We talked for a bit and she said she was sad I was leaving. So we arranged to meet later on to say goodbye! I couldn't believe it!! 

I'm still super nervous, but I'll see where it goes, I guess. Just thought I'd share. From now on, I'm going to try to be more gutsy.


----------



## silverfish (Sep 18, 2009)

That's so cool! Nice =)


----------



## percyblueraincoat (Jun 2, 2009)

*hmm*

Congratulations.

Now, record this experience. Remember how it feels, how you see it, the things you hear. Because, whatever else, it is a counter experience. A pointer to the positive truths about you. And if this remains as just a thought then it is far too easy for the negative belief systems to attack it and dismiss it. Remember in as much sensory detail as possible what it is like to realise the type of person you really are.


----------



## shadowmask (Jun 22, 2009)

:clap


----------



## LearningToFly (Jun 7, 2010)

Dude, that's so awesome.


----------



## layitontheline (Aug 19, 2009)

Sweet story. Hope it goes well.


----------



## bbarn (Dec 22, 2007)

wow. awesome story


----------



## TheVigil1 (May 24, 2010)

Update:

So I'm back in the states now. I met with the waitress again at the restaurant as planned and we talked for a bit, but she was very busy that day. We still swapped email addresses tho, and hopefully we'll be keeping in touch.

After getting to know her a bit more I realized that she did in fact like me, and it's probably _because_ I came off as so shy. She teased me about it when we first met, but it turns out that it was mostly just to mask her own shyness.

I would have never guessed that she'd be so nervous. _Her_ nervous? Around _me?!_ But you really never know will people and that's the lesson I took away from all this.

So I'm sad we didn't have more time to get to know each other, but that's life I guess. Looks like I'm going to have to take another trip to China sometime soon! Works for me. 

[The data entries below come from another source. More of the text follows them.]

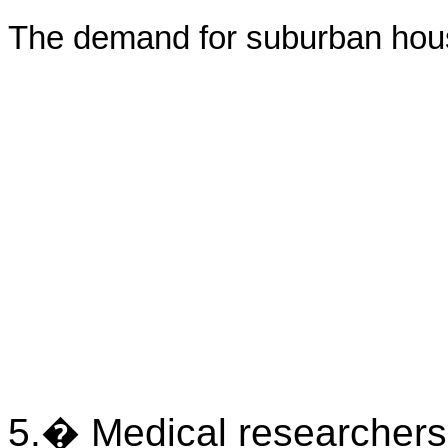
The demand for suburban hous
5.� Medical researchers 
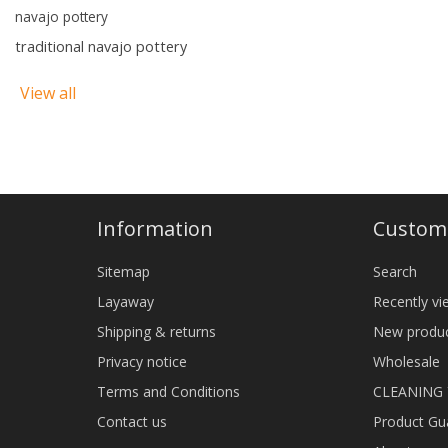
navajo pottery
traditional navajo pottery
View all
Information
Custome
Sitemap
Search
Layaway
Recently v
Shipping & returns
New produ
Privacy notice
Wholesale
Terms and Conditions
CLEANING
Contact us
Product Gu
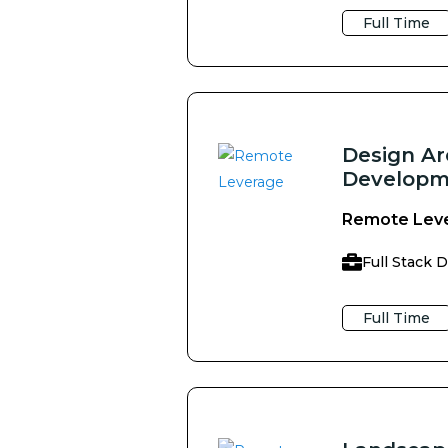
Full Time
Design Ar
Developm
Remote Lev
Full Stack 
Full Time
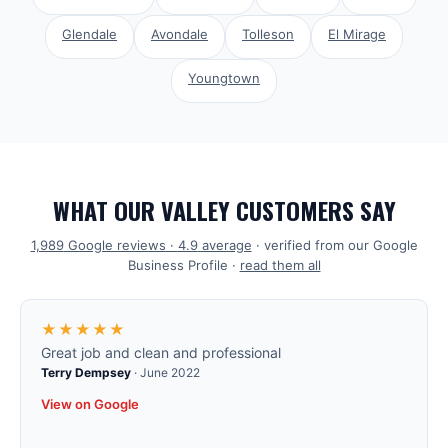
Glendale
Avondale
Tolleson
El Mirage
Youngtown
WHAT OUR VALLEY CUSTOMERS SAY
1,989
Google reviews ·
4.9
average
· verified from our Google
Business Profile ·
read them all
★★★★★
Great job and clean and professional
Terry Dempsey
·
June 2022
View on Google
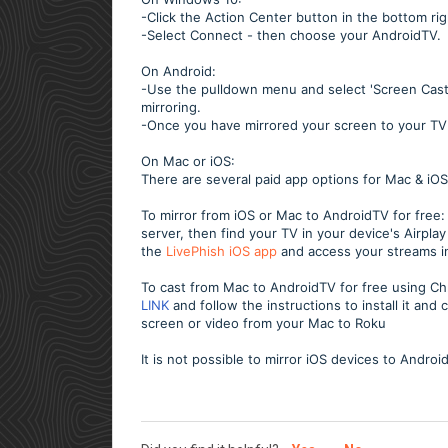
-Click the Action Center button in the bottom ri
-Select Connect - then choose your AndroidTV.
On Android:
-Use the pulldown menu and select 'Screen Cast'.
mirroring.
-Once you have mirrored your screen to your T
On Mac or iOS:
There are several paid app options for Mac & iOS
To mirror from iOS or Mac to AndroidTV for free: 
server, then find your TV in your device's Airpl
the
LivePhish iOS app
and access your streams i
To cast from Mac to AndroidTV for free using
LINK
and follow the instructions to install it an
screen or video from your Mac to Roku
It is not possible to mirror iOS devices to Androi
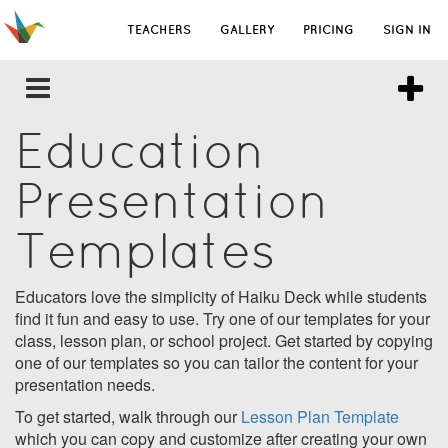
TEACHERS
GALLERY
PRICING
SIGN IN
Education
Presentation
Templates
Educators love the simplicity of Haiku Deck while students
find it fun and easy to use. Try one of our templates for your
class, lesson plan, or school project. Get started by copying
one of our templates so you can tailor the content for your
presentation needs.
To get started, walk through our
Lesson Plan Template
which you can copy and customize after creating your own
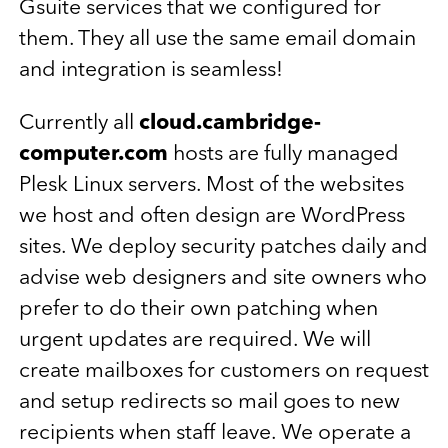
Gsuite services that we configured for
them. They all use the same email domain
and integration is seamless!
Currently all
cloud.cambridge-
computer.com
hosts are fully managed
Plesk Linux servers. Most of the websites
we host and often design are WordPress
sites. We deploy security patches daily and
advise web designers and site owners who
prefer to do their own patching when
urgent updates are required. We will
create mailboxes for customers on request
and setup redirects so mail goes to new
recipients when staff leave. We operate a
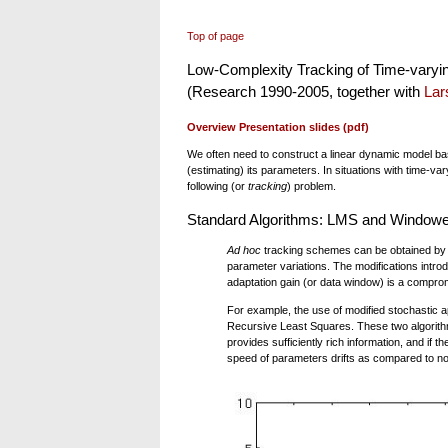
Top of page
Low-Complexity Tracking of Time-varyi
(Research 1990-2005, together with
Lar
Overview Presentation slides (pdf)
We often need to construct a linear dynamic model base
(estimating) its parameters. In situations with time-v
following (or
tracking
) problem.
Standard Algorithms: LMS and Window
Ad hoc
tracking schemes can be obtained by m
parameter variations. The modifications intr
adaptation gain (or data window) is a comprom
For example, the use of modified stochastic
Recursive Least Squares. These two algorithms
provides sufficiently rich information, and if t
speed of parameters drifts as compared to no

Thanks for all the support everyone!


----------



## AndyLT (Oct 8, 2007)

Congrats.


----------



## TheVigil1 (May 24, 2010)

I just wanted to quote an email that was sent to me from the girl. She said, "im really sorry that i didnt talk with u too much on the last day here, i wanna talk, but i didnt know what to say..."

I was pretty much blown away by that statement. Could she have SA also?!?! Regardless, I felt like her words came straight from my mouth.

Just to reiterate, it really pays off trying to meet new people. You really never know who you'll run into!


----------



## P312 (Apr 17, 2010)

Great history.


----------



## HipHopHead (Jun 17, 2010)

Awesome story, i can relate to so many things you said, but this time hearing it from your point of view gives me a bit more hope for the future too .


----------